- Il prossimo anno, fino alle europee, sarà decisivo per verificare la maturazione di un riformismo di governo radicale.
- Sarebbe anche un cambiamento essenziale per tentare di recuperare la rappresentanza dei gruppi sociali più disagiati, perduta dal Pd per l’esodo verso l’astensione e verso forze politiche variamente segnate dalla protesta e dal populismo.
- Contrariamente a quanto pensano gli esponenti dell’area "riformista” del Pd questa svolta non porterebbe necessariamente a rinchiudersi in una condizione minoritaria e “massimalista”.
Oggi l’assemblea del Pd sancirà l’insediamento di Elly Schlein. Che cosa cambierà effettivamente con la sua guida?
Il prossimo anno, fino alle europee, sarà decisivo per verificare la maturazione di un riformismo di governo radicale, ispirato dalle migliori esperienze della socialdemocrazia, di cui ci sarebbe bisogno e che finora è mancato.
Si tratterebbe di una svolta storica per il paese, al fine di contrastare insieme le difficoltà di crescita dell’economia e disuguaglianze tra le più alte.
E sarebbe anche un cambiamento essenziale per tentare di recuperare la rappresentanza dei gruppi sociali più disagiati, perduta dal Pd per l’esodo verso l’astensione e verso forze politiche variamente segnate dalla protesta e dal populismo.
Contrariamente a quanto pensano gli esponenti dell’area "riformista” del Pd -sostenuti da molti opinionisti - questa svolta non porterebbe necessariamente a rinchiudersi in una condizione minoritaria e “massimalista”.
Potrebbe essere invece il terreno per costruire una coalizione ampia, aperta alle componenti più progressiste della società italiana.
La possibilità di coniugare redistribuzione, crescita e modernizzazione culturale non è una chimera ma trova riscontro nelle esperienze più recenti della socialdemocrazia che mostrano alcuni caratteri comuni.
Il welfare non solo come protezione sociale e sostegno dei redditi, ma anche come "investimento sociale”, con la qualificazione e riqualificazione del capitale umano e la promozione dell’occupazione femminile.
Un welfare universalistico, centrato sui servizi e non sui bonus e le mance, e finanziato con una pressione fiscale elevata ma realmente progressiva.
Inoltre, relazioni industriali e rapporti tra i sindacati e il governo valorizzati, non solo come strumento di difesa della qualità del lavoro, di sostegno del reddito e di riduzione delle disparità salariali, ma anche come mezzo per accrescere la produttività delle imprese coinvolgendo i lavoratori.

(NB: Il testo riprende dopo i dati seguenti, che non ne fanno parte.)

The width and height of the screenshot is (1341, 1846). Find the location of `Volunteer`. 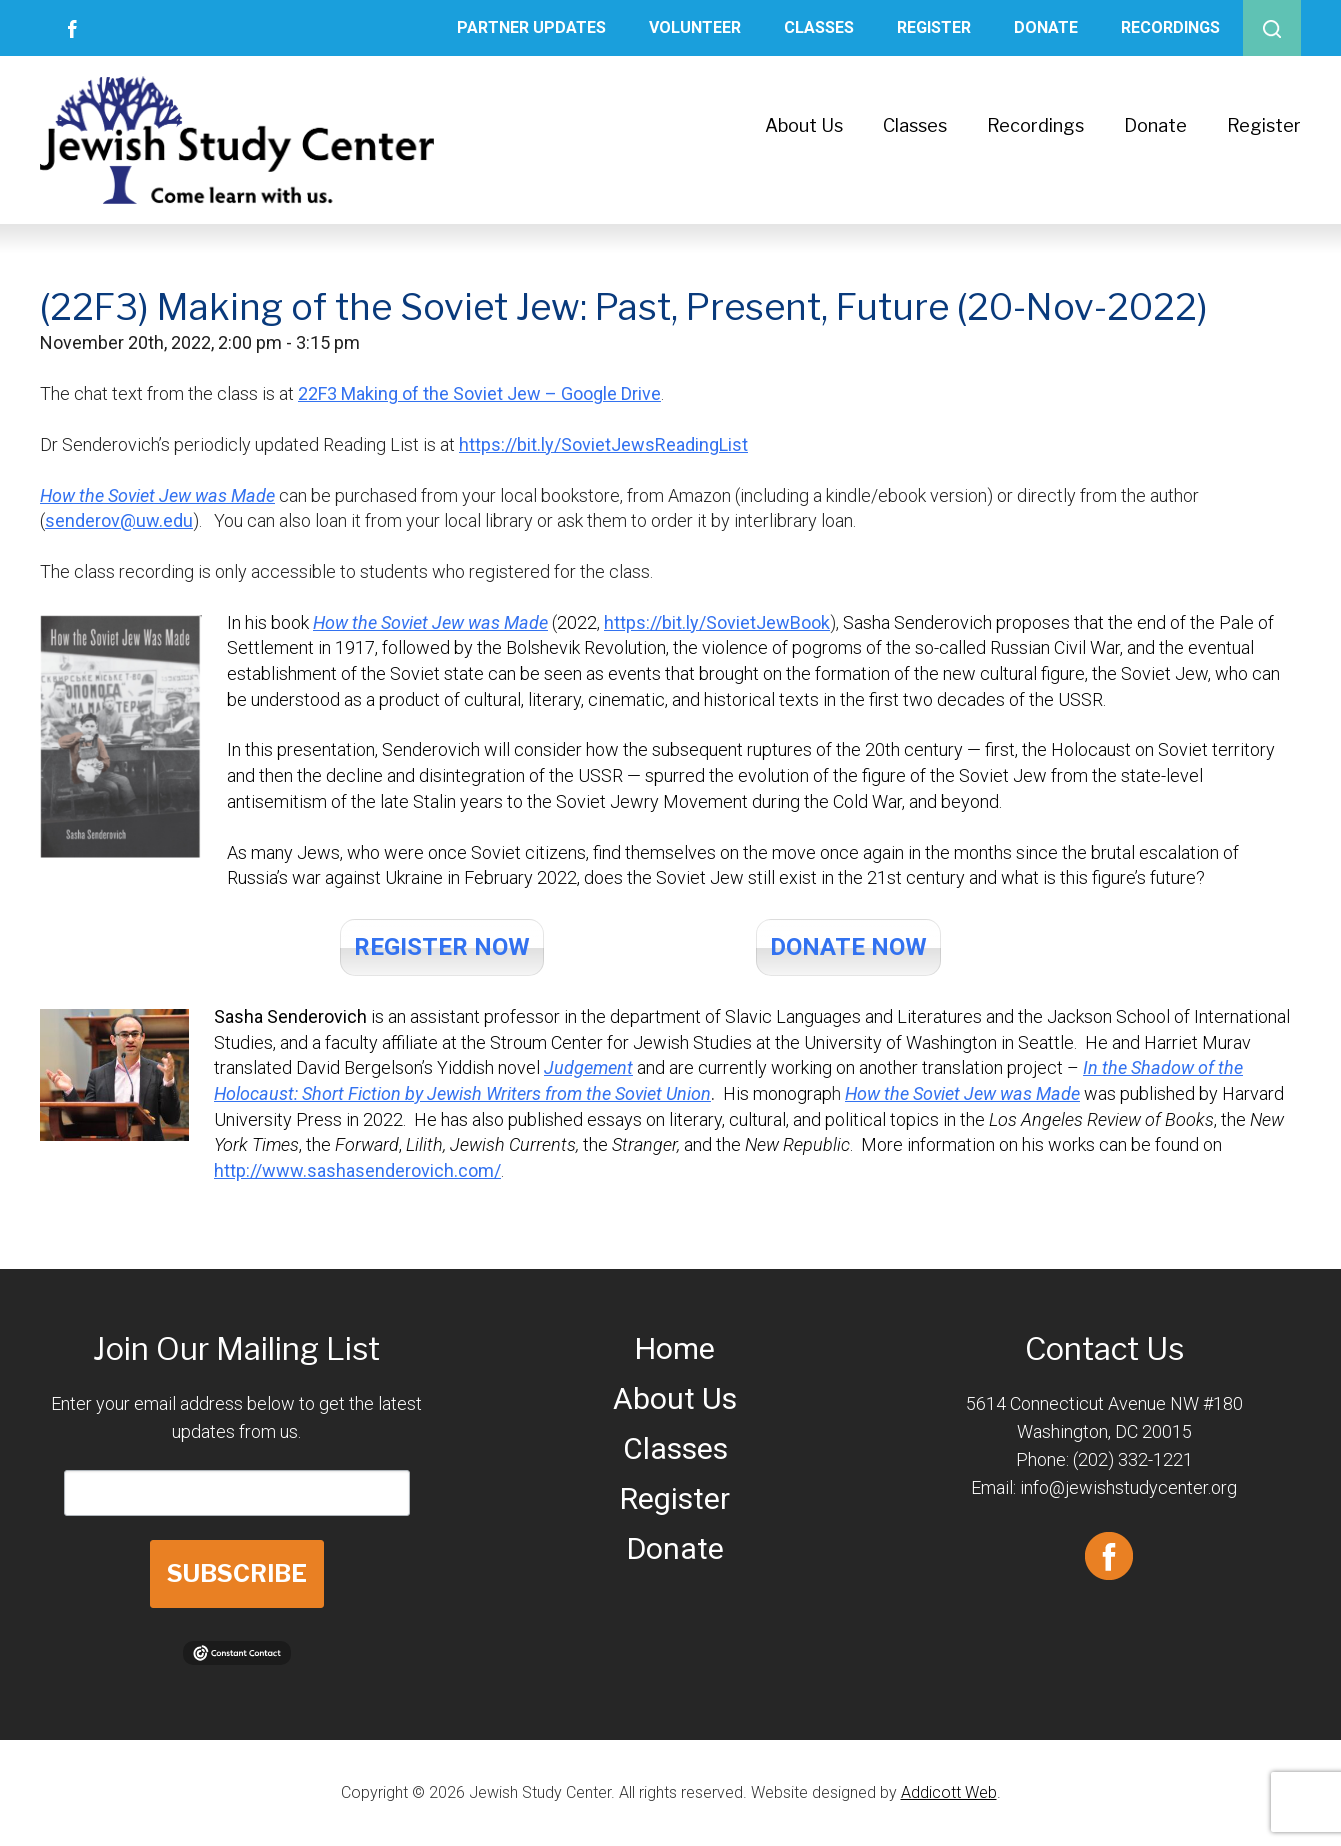

Volunteer is located at coordinates (695, 27).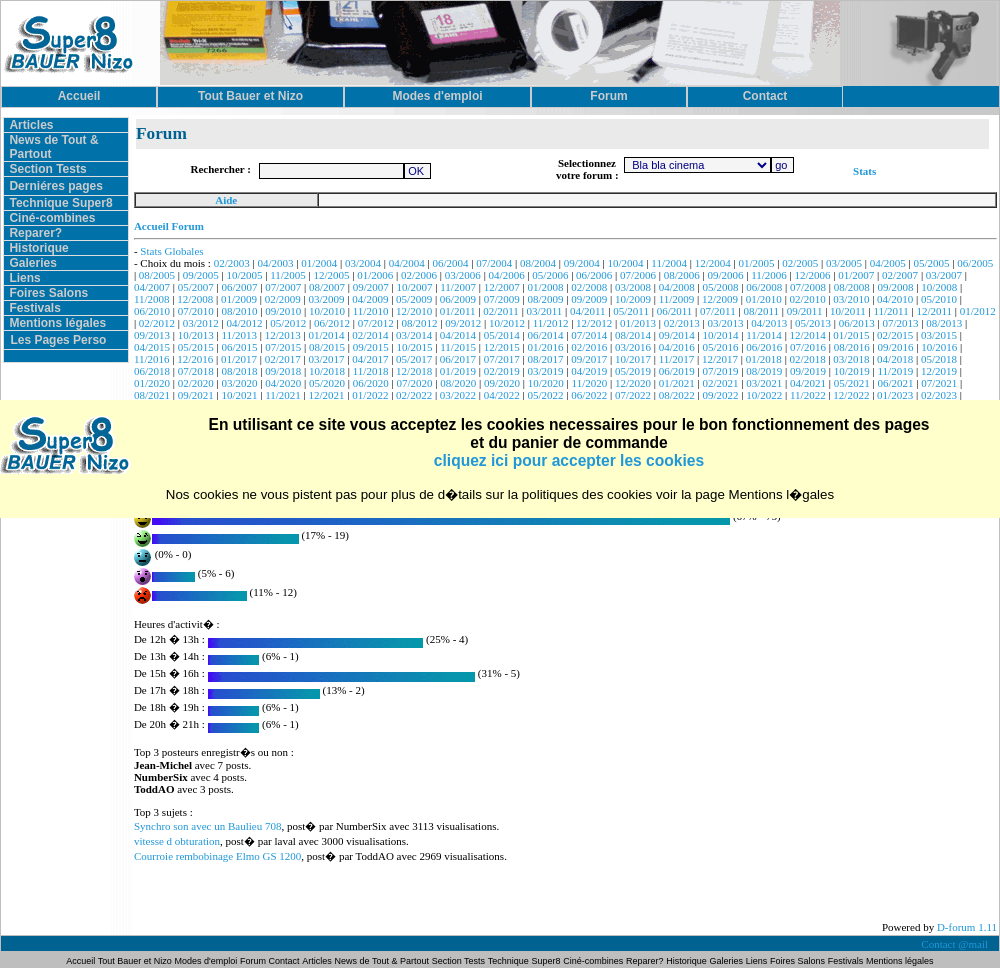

E ancora, politiche dell’innovazione che "compensano” i maggiori costi regolativi per le imprese con l’offerta di servizi, infrastrutture e sostegno alla ricerca, più che con i soli incentivi di dubbia efficacia. E in tal modo le incoraggiano a seguire una “via alta” di crescita con salari elevati, capace di sostenere un welfare esteso e un’elevata tassazione.
C’è dunque nelle esperienze socialdemocratiche uno stretto legame positivo - spesso da noi non riconosciuto - tra redistribuzione e innovazione.
E ci sono esempi significativi di redistribuzione non meramente assistenziale e minacciosa per i conti pubblici.
Non sappiamo se un progetto di questo tipo, certo più coerente con la ragione sociale di un partito di sinistra, sarà sviluppato dal Pd, ma il cambiamento passa a volte da strade impreviste.
Come quella che si è aperta con l’affermazione a sorpresa di Elly Schlein.